**What is expected**
The answer is to be an exact copy of the lines below running from the line with "krátce stiskněte hlavní" down to the line with "Social media", both ends included, and nothing more.

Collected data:
==============================

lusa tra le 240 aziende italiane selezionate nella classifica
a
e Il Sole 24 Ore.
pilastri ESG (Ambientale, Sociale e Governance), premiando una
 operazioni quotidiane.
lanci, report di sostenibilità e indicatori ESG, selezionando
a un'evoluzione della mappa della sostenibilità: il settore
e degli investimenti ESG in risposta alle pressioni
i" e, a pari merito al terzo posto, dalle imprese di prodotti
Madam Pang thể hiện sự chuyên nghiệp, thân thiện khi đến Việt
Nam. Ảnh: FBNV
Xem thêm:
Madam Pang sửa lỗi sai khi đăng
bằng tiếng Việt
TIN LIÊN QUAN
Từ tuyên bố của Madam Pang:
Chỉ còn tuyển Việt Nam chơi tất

==============================

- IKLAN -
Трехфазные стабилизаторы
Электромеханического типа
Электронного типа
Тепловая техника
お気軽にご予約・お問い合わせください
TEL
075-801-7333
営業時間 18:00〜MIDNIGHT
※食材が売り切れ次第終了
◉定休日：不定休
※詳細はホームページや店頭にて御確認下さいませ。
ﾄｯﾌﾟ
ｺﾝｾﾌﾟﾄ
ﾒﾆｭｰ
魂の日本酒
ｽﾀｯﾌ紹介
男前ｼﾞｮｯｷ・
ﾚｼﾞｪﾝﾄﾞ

==============================

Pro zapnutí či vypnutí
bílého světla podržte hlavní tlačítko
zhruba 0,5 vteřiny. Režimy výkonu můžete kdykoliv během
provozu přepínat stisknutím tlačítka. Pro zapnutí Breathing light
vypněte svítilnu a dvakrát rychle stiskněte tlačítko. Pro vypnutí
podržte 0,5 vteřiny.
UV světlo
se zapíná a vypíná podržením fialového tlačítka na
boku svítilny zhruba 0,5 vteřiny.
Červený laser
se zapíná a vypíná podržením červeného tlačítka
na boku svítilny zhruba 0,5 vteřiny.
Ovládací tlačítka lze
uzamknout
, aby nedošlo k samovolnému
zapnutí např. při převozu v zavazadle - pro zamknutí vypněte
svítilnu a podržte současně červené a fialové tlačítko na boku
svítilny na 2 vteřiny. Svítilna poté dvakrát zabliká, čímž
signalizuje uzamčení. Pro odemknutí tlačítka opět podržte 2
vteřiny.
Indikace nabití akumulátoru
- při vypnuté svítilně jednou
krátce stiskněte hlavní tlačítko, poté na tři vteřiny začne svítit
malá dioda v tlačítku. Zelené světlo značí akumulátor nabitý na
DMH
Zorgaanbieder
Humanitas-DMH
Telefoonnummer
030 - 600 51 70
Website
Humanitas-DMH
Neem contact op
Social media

==============================

**Output of the task**
krátce stiskněte hlavní tlačítko, poté na tři vteřiny začne svítit
malá dioda v tlačítku. Zelené světlo značí akumulátor nabitý na
DMH
Zorgaanbieder
Humanitas-DMH
Telefoonnummer
030 - 600 51 70
Website
Humanitas-DMH
Neem contact op
Social media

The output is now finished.